Alabama, a state with a Black population of more than 25 percent, has one district represented by a Black Democrat and six districts where white voters predominantly elect Republicans.

Democrats were quick to praise the district court’s action. 

“The court has rejected the state legislature’s latest attempt to dilute the voices and voting power of African Americans all across our state,” Rep. Terri A. Sewell, Alabama’s sole Democrat in Congress, said in a statement Tuesday.
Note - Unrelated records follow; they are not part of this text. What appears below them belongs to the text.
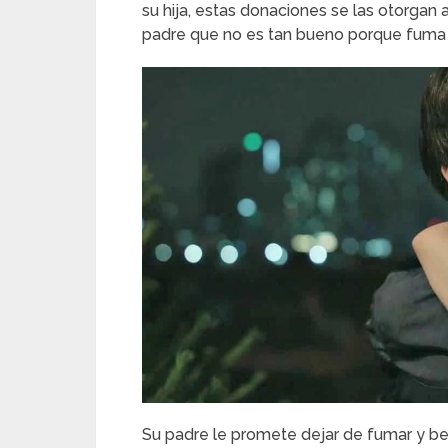
su hija, estas donaciones se las otorgan a
padre que no es tan bueno porque fuma
Su padre le promete dejar de fumar y be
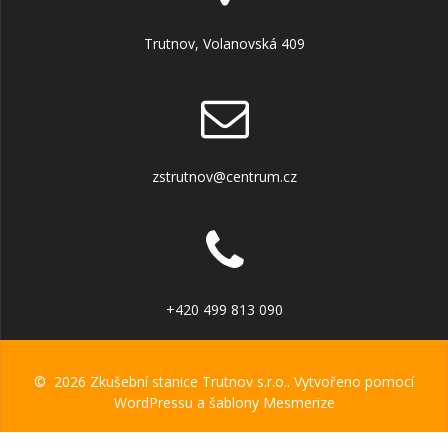
Trutnov, Volanovská 409
zstrutnov@centrum.cz
+420 499 813 090
© 2026 Zkušební stanice Trutnov s.r.o.. Vytvořeno pomocí
WordPressu a
šablony Mesmerize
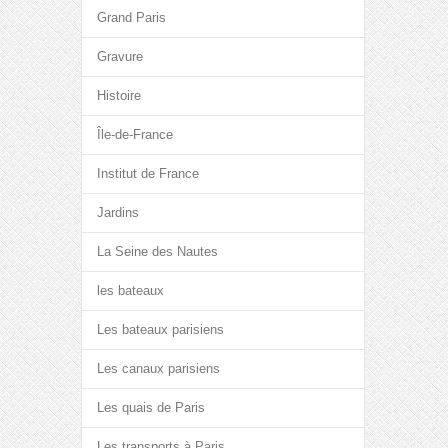
Grand Paris
Gravure
Histoire
Île-de-France
Institut de France
Jardins
La Seine des Nautes
les bateaux
Les bateaux parisiens
Les canaux parisiens
Les quais de Paris
Les transports à Paris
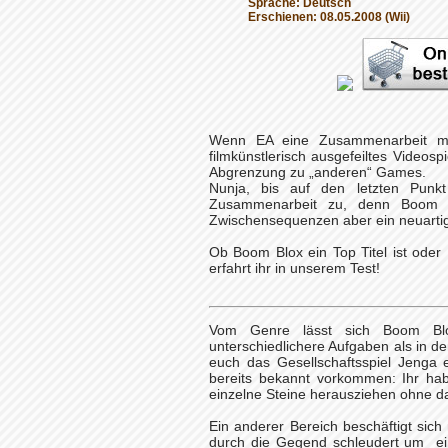
Sprache: Deutsch
Erschienen: 08.05.2008 (Wii)
Wenn EA eine Zusammenarbeit mit
filmkünstlerisch ausgefeiltes Videos
Abgrenzung zu „anderen“ Games.
Nunja, bis auf den letzten Punkt
Zusammenarbeit zu, denn Boom Blo
Zwischensequenzen aber ein neuartige
Ob Boom Blox ein Top Titel ist oder 
erfahrt ihr in unserem Test!
Vom Genre lässt sich Boom Blo
unterschiedlichere Aufgaben als in d
euch das Gesellschaftsspiel Jenga e
bereits bekannt vorkommen: Ihr hab
einzelne Steine herausziehen ohne d
Ein anderer Bereich beschäftigt sich
durch die Gegend schleudert um ein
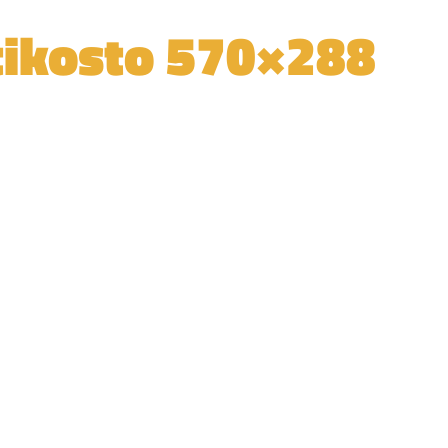
tikosto 570×288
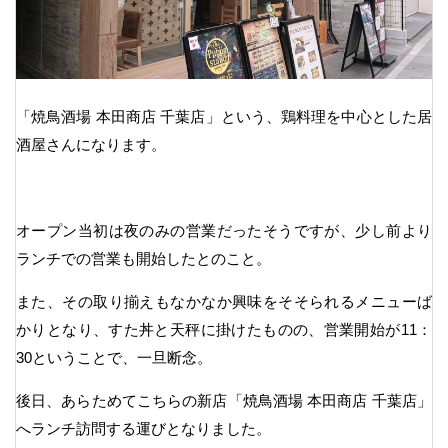
「焼鳥酒場 本田商店 千葉店」という、鶏料理を中心とした居
酒屋さんになります。
オープン当初は夜のみの営業だったそうですが、少し前より
ランチでの営業も開始したとのこと。
また、その取り揃えもなかなか興味をそそられるメニューば
かりとなり、すた丼と天秤に掛けたものの、営業開始が11：
30ということで、一旦断念。
後日、あらためてこちらの新店「焼鳥酒場 本田商店 千葉店」
へランチ訪問する運びとなりました。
She called the decision another victory for Black voters in the state.  

“While we were outraged by the Alabama state legislature’s open defiance of the Supreme Court’s original order to create two majority-minority districts, I am nonetheless grateful that a federal court has now intervened to protect the voices of Alabama’s Black voters,” she said.

In response to the Supreme Court ruling, Alabama adopted a new map that has one district in which the majority of voting-age residents are Black and a second where the voting-age population is roughly 40 percent Black.

But the judges Tuesday panned the state for not including a second district in which Black voters have a “fair and reasonable opportunity to elect candidates of their choice.”

The panel said they were “deeply troubled” that Alabama enacted a map that the state “readily admits does not provide the remedy we said federal law requires.”

“We are three years into a ten-year redistricting cycle, and the Legislature has had ample opportunity to draw a lawful map,” the panel of judges wrote. 

“Based on the evidence before us, including testimony from the Legislators, we have no reason to believe that allowing the Legislature still another opportunity to draw yet another map will yield a map that includes an additional opportunity district,” they wrote. 

Stepping into a process that’s ordinarily reserved for state lawmakers is not something they do lightly, the judges wrote, but “we have now said twice that this Voting Rights Act case is not close.”

“We are not aware of any other case in which a state legislature — faced with a federal court order declaring that its electoral plan unlawfully dilutes minority votes and requiring a plan that provides an additional opportunity district — responded with a plan that the state concedes does not provide that district,” the judicial panel wrote. 

The ruling is the latest touchpoint in a closely watched legal battle as congressional lawmakers have an eye toward the 2024 election. 

JaTaune Bosby Gilchrist, executive director of the ACLU of Alabama, said in a statement that “elected officials ignored their responsibilities and chose to violate our democracy.”

“We hope the court’s special master helps steward a process that ensures a fair map that Black Alabamians and our state deserve,” she said. 

Michael Macagnone contributed to this report.